Past efforts and programmes failed mainly due to excessive emphasis given to superficially perceived causes of land degradation such as over-cultivation, over-grazing, over-population, deforestation, climatic factors, etc. (Bojö and Cassells, 1995). However, there is a growing consensus in recent literature that these factors tend to be physical manifestations of underlying market and institutional failures (Yesuf, 2005). Development and implementation of technologies that can mitigate declining soil fertility and using strategies that fit within farmers’ socio-financial settings are believed to offer potentials for increased agricultural productivity and household income. Approaches which empower farming communities to decide what they need in light of their own environment, rather than making blanket recommendations are essential. This is particularly important to develop sustainable methods for integrated nutrient management in highly degraded highlands of Woilaita in Southern Ethiopia.

Integrated Nutrient Management (INM) technologies and approaches that foster the interaction between science-farmer knowledge base, collaboration between different stakeholders; such as farmers, research, development organisations and extension and farmer learning processes are believed plausible in combining technology development and social learning processes for increasing agricultural productivity in East Africa. Farmer Field School (FFS) is one of such approaches developed in Asia. FFS approach was initially developed in Indonesia by FAO in the early 90’s to address a major threat to food security resulting from dramatic yield losses caused by the brown plant hopper (Pontius et al., 2002). The FFS is a learner-centred approach, whereby farmers through understanding, observation, experimentation and evaluation are equipped to address challenges and make appropriate changes in their farm management practices. Farmers are the main actors in this process and outsiders (research, extension, NGOs) take a role as facilitator or resource centers. It is a forum where farmers make regular field observations, relate their observations to the ecosystem and apply their previous experiences and new information to make a crop or livestock management decision with the guidance of a facilitator (Pretty, 2002). Over the years the FFS approach has been extended to other technical issues in agriculture and rural development such as natural resource management, animal husbandry, conservation agriculture, HIV/AIDS, food security and nutrition (CIP/UPWARD, 2003; LEISA Magazine, 2003; Minjauw et al., 2002). More recently the FFS is considered to be an appropriate vehicle for general empowerment of rural areas in which life-long learning processes, strengthening of local institutions and networks, stimulating social processes and collective actions may lead to improvement in rural livelihoods (Hounkonnou et al., 2004).

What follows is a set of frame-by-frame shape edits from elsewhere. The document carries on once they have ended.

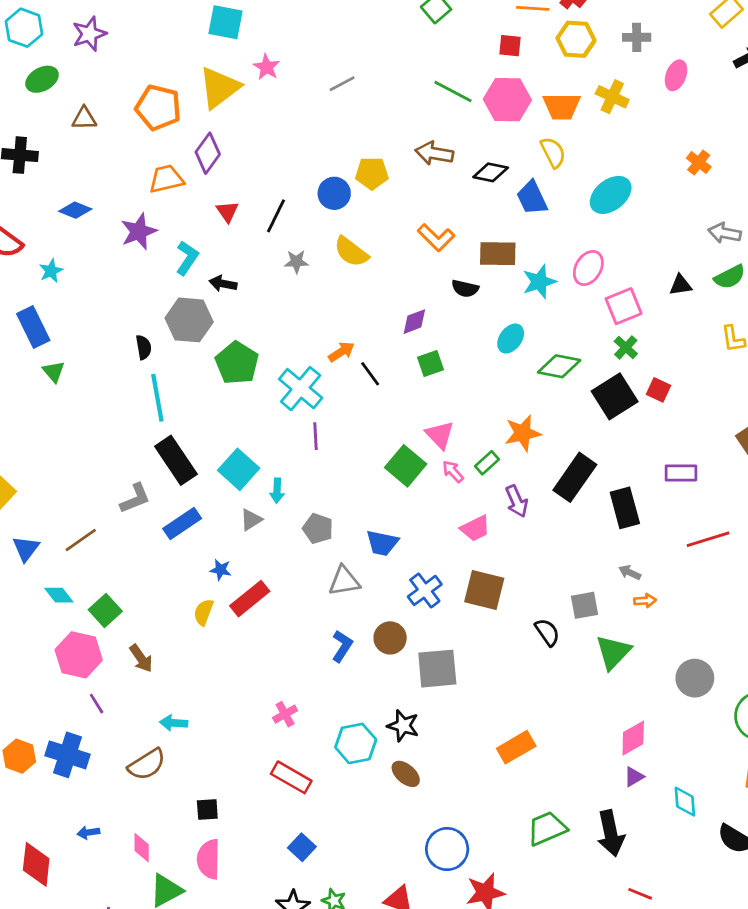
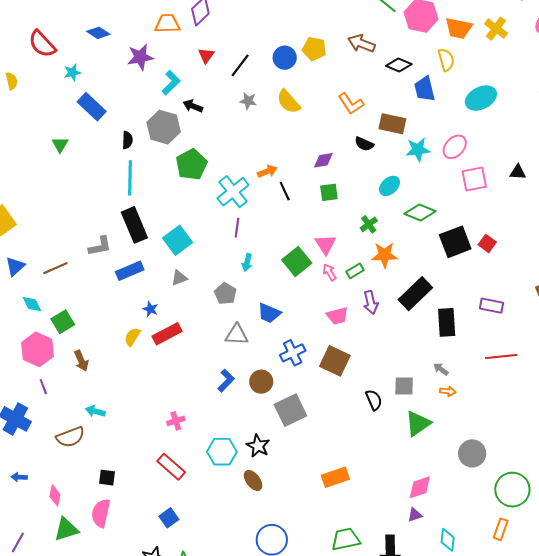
blue rectangle: (33, 327) -> (92, 107), moved, turned -32
green cross: (626, 347) -> (369, 224), moved
cyan arrow: (277, 491) -> (247, 262), moved
gray square: (437, 669) -> (290, 410), turned -32

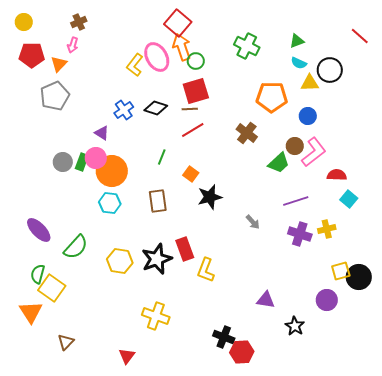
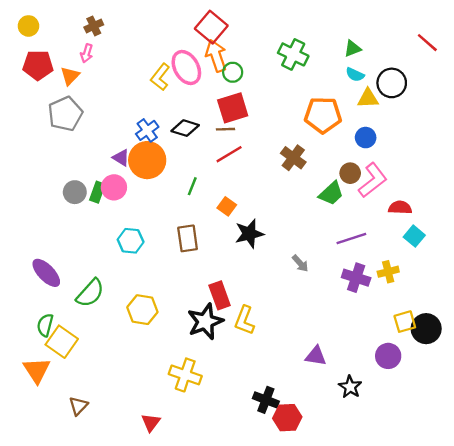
orange circle: (112, 171) -> (147, 160), moved
black star: (157, 259) -> (205, 322), moved

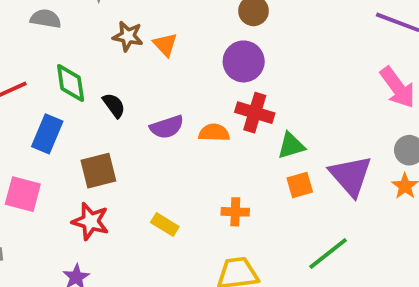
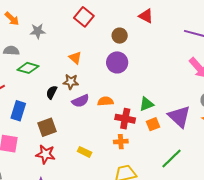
brown star: (128, 36) -> (71, 82), moved
green diamond: (71, 83) -> (28, 68), moved, turned -60
black semicircle: (114, 105) -> (52, 92), turned -112
red cross: (255, 113) -> (125, 119), moved

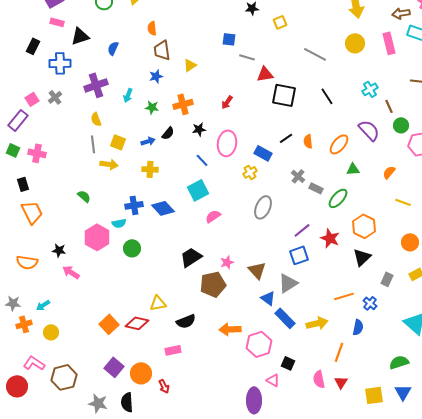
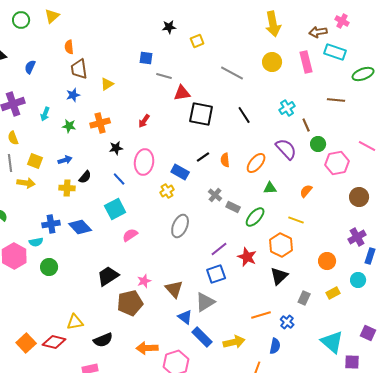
black semicircle: (168, 133) -> (85, 177), moved
yellow line: (403, 202) -> (296, 220), moved

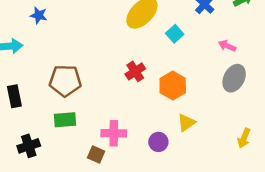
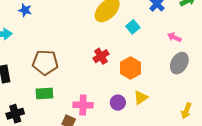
purple circle: (158, 142) -> (118, 103), moved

This study presents three years (2002-2005) learning experiences of FFS on INM in Kindo-Koisha district of Wolaita, Southern Ethiopia implemented by Integrated Nutrient Management for Sustainable Productivity Increase in East African Farming Systems (INMASP). Emphasis is placed on assessing the efficacy of participatory farmer field school approach in determining optimum combination of compost and inorganic fertiliser in experiments conducted under the FFS platform in two schools.

MATERIALS AND METHODS

Formation of farmer field school: Ground working activities were carried out in the project site to identify constraints and opportunities, identify possible INM technologies and prospects for using FFS as a platform for developing, testing and promotion of INM technologies. The organisation of the school was pursued as a continuation of the existing self-help groups established earlier by SOS-Sahel for soil and water conservation activities in the catchment. The watershed management groups have been functional for over five years conducting joint activities in watershed protection and flood control. They have already gathered lots of experience in soil and water management.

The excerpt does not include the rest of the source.